Under the Corporations Act 2001, the second meeting of creditors must be convened by 7 December 2020.[1]  The administrators seek an extension of the convening period to 26 February 2021, to properly pursue the options of selling the business or its assets.  That date has been nominated taking into account the time likely taken by a marketing campaign, due diligence and negotiations.  That timeframe is tight, and I note that it spans the Christmas period. 

[1] s 439A Corporations Act 2001 (Cth).

It is important to bear in mind that, under the legislation, the administrators have the power to adjourn the second meeting of creditors for 45 days.  But that cannot occur until the second meeting is actually convened.  The cost implications of doing so are obvious.

Also, the administrators are concerned that 45 days will not give them sufficient time to explore properly the option of selling the business or its assets.  For that reason, the Court is asked to make an order extending the time for the convening of the second meeting beyond 45 days, although not particularly far beyond it. 

There is opposition to the Court making such an order by many of the joint venture participants and practitioners.  I have considered that opposition.  It is not clear to me that those opposing the making of the order sought appreciate that the administrators could adjourn the date for the second meeting without requiring an order of the Court, and, as I understand it, would do so if I were not to make such an order.  Having said that, I acknowledge their frustrations.

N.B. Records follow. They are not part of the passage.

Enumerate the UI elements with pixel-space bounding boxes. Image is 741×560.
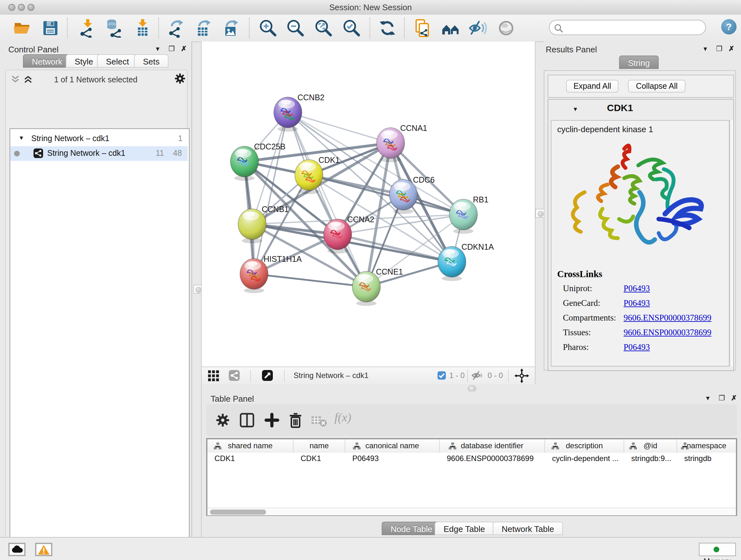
tree-expander-icon[interactable]: ▼	[18, 135, 24, 141]
results-panel-close-icon[interactable]: ✗	[727, 45, 736, 53]
horizontal-divider-grip[interactable]	[468, 385, 476, 392]
tab-network-table[interactable]: Network Table	[493, 522, 563, 535]
database-icon	[104, 18, 123, 38]
zoom-out-button[interactable]	[286, 18, 305, 38]
show-all-networks-button[interactable]	[441, 18, 460, 38]
column-header-description[interactable]: description	[545, 439, 624, 453]
node-HIST1H1A[interactable]	[240, 259, 268, 293]
collapse-all-button[interactable]: Collapse All	[628, 80, 685, 92]
scrollbar-thumb[interactable]	[210, 509, 266, 515]
network-canvas[interactable]: CCNB2CCNA1CDC25BCDK1CDC6RB1CCNB1CCNA2CDK…	[202, 42, 536, 367]
table-cell[interactable]: stringdb:9...	[624, 454, 677, 465]
show-columns-icon[interactable]	[239, 413, 255, 428]
network-row[interactable]: String Network – cdk1 11 48	[10, 146, 188, 161]
cloud-status-button[interactable]	[8, 543, 25, 556]
copy-network-to-clipboard-button[interactable]	[413, 18, 432, 38]
table-cell[interactable]: stringdb	[677, 454, 736, 465]
memory-button[interactable]: Memory	[699, 543, 736, 556]
results-scrollbar[interactable]	[730, 120, 733, 367]
create-column-plus-icon[interactable]	[264, 413, 280, 428]
open-session-button[interactable]	[13, 18, 32, 38]
show-hidden-button[interactable]	[496, 18, 516, 38]
column-header-shared-name[interactable]: shared name	[207, 439, 293, 453]
control-panel-menu-icon[interactable]: ▾	[153, 45, 162, 53]
hidden-eye-slash-icon[interactable]	[472, 370, 483, 381]
gene-expander-icon[interactable]: ▼	[572, 106, 578, 112]
column-type-icon	[214, 442, 221, 449]
column-header-canonical-name[interactable]: canonical name	[345, 439, 440, 453]
tab-sets[interactable]: Sets	[134, 54, 169, 68]
grid-view-icon[interactable]	[208, 370, 219, 381]
expand-all-button[interactable]: Expand All	[566, 80, 618, 92]
table-panel-float-icon[interactable]: ❐	[718, 394, 726, 402]
import-network-button[interactable]	[78, 18, 97, 38]
node-CDKN1A[interactable]	[438, 246, 466, 281]
table-cell[interactable]: CDK1	[293, 454, 345, 465]
hide-selected-button[interactable]	[468, 18, 488, 38]
results-panel-float-icon[interactable]: ❐	[715, 45, 724, 53]
column-header-id[interactable]: @id	[624, 439, 677, 453]
export-network-button[interactable]	[166, 18, 186, 38]
node-CCNA1[interactable]	[377, 128, 405, 162]
crosslink-genecard-link[interactable]: P06493	[623, 298, 650, 308]
birds-eye-view-icon[interactable]	[262, 370, 273, 381]
table-horizontal-scrollbar[interactable]	[207, 508, 736, 515]
refresh-view-button[interactable]	[378, 18, 397, 38]
node-CCNE1[interactable]	[352, 271, 381, 306]
zoom-fit-button[interactable]	[314, 18, 333, 38]
edge-CDK1-RB1[interactable]	[309, 175, 463, 214]
column-type-icon	[629, 442, 637, 449]
column-header-database-identifier[interactable]: database identifier	[440, 439, 545, 453]
table-cell[interactable]: CDK1	[207, 454, 293, 465]
tab-style[interactable]: Style	[66, 54, 102, 68]
crosslink-pharos-link[interactable]: P06493	[623, 342, 650, 353]
selected-checkbox-icon[interactable]	[437, 371, 446, 380]
function-builder-icon[interactable]: f(x)	[334, 411, 351, 425]
results-divider-grip[interactable]	[536, 209, 544, 218]
control-panel-close-icon[interactable]: ✗	[179, 45, 188, 53]
delete-column-trash-icon[interactable]	[288, 412, 303, 428]
network-view-icon[interactable]	[228, 370, 240, 381]
table-cell[interactable]: cyclin-dependent ...	[545, 454, 624, 465]
node-CDC25B[interactable]	[230, 146, 259, 181]
table-panel-menu-icon[interactable]: ▾	[703, 394, 712, 402]
edge-HIST1H1A-CCNE1[interactable]	[254, 274, 366, 287]
import-table-button[interactable]	[132, 18, 151, 38]
export-image-button[interactable]	[221, 18, 241, 38]
tab-select[interactable]: Select	[97, 54, 138, 68]
network-options-gear-icon[interactable]	[174, 73, 186, 84]
column-header-namespace[interactable]: namespace	[677, 439, 736, 453]
import-network-from-database-button[interactable]	[104, 18, 123, 38]
tab-node-table[interactable]: Node Table	[382, 522, 441, 535]
edge-CCNB2-CCNA1[interactable]	[288, 112, 391, 143]
crosslink-uniprot-link[interactable]: P06493	[623, 284, 650, 294]
tab-string[interactable]: String	[619, 56, 659, 69]
edge-CCNB2-HIST1H1A[interactable]	[254, 112, 288, 274]
toolbar-search	[549, 20, 706, 35]
zoom-in-button[interactable]	[259, 18, 278, 38]
tab-edge-table[interactable]: Edge Table	[434, 522, 494, 535]
search-input[interactable]	[566, 22, 703, 35]
crosslink-tissues-link[interactable]: 9606.ENSP00000378699	[623, 327, 711, 338]
node-CCNB2[interactable]	[274, 97, 302, 132]
help-button[interactable]: ?	[721, 19, 737, 35]
hidden-count: 0 - 0	[488, 371, 503, 380]
results-panel-menu-icon[interactable]: ▾	[701, 45, 710, 53]
table-panel-close-icon[interactable]: ✗	[730, 394, 738, 402]
control-panel-float-icon[interactable]: ❐	[167, 45, 176, 53]
fit-selected-crosshair-icon[interactable]	[515, 368, 529, 383]
gene-section: ▼ CDK1 cyclin-dependent kinase 1	[548, 99, 734, 371]
zoom-selected-button[interactable]	[342, 18, 361, 38]
table-cell[interactable]: 9606.ENSP00000378699	[440, 454, 545, 465]
save-session-button[interactable]	[41, 18, 60, 38]
warning-status-button[interactable]	[35, 543, 52, 556]
column-header-name[interactable]: name	[293, 439, 345, 453]
network-collection-row[interactable]: ▼ String Network – cdk1 1	[10, 132, 188, 146]
node-RB1[interactable]	[449, 199, 477, 234]
table-cell[interactable]: P06493	[345, 454, 440, 465]
table-options-gear-icon[interactable]	[216, 413, 230, 427]
tab-network[interactable]: Network	[23, 54, 71, 68]
export-table-button[interactable]	[194, 18, 213, 38]
crosslink-compartments-link[interactable]: 9606.ENSP00000378699	[623, 313, 711, 323]
delete-table-icon[interactable]	[311, 416, 327, 427]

Nevertheless, I am satisfied that in bringing this application, the administrators have properly considered the opposition to my making the order sought, and the real consequences of an immediate liquidation. 

In deciding to make the order sought, I must balance the concerns of the objectors to it against the interests of other creditors or persons otherwise affected by the liquidation. 

If Totally Smiles were placed into liquidation at a second meeting of creditors in December of this year, 237 staff will have their jobs terminated before Christmas and lose the prospect of retaining their employment through the sale of a business as a going concern.  Also, the prejudice to those affected by the moratorium arising from an administration is most relevant.  The concerns of those opposing the order do not arise from the moratorium. 

In any event, the power of the administrators to adjourn the second meeting for a period of 45 days, without requiring the involvement of the Court, means that even if I were to refuse to make the order sought, the concerns of those opposing would not be alleviated. 

In those circumstances, I consider it appropriate to make the order sought, extending time for the convening of the second meeting of creditors.

Also, I consider it appropriate to make the other orders sought which facilitate the primary order and deal with costs, and which concern the Committee of Inspection.

The order concerning the Committee of Inspection is designed to anticipate that members of the Committee of Inspection might, because of who they are, be counterparties to transactions with Totally Smiles. 

I agree with the submissions of the applicant that it is in the interests of creditors that the administrators not be handicapped in operating or attempting to sell the Smiles Group by the fact of the composition of the Committee of Inspection and the prohibition which would apply were I not to make the order sought in respect of it. 

For those reasons, I will make an order in terms of the draft.  I note in particular paragraph 10, which requires certain of the material to remain confidential.  And I note paragraph 11 as to costs.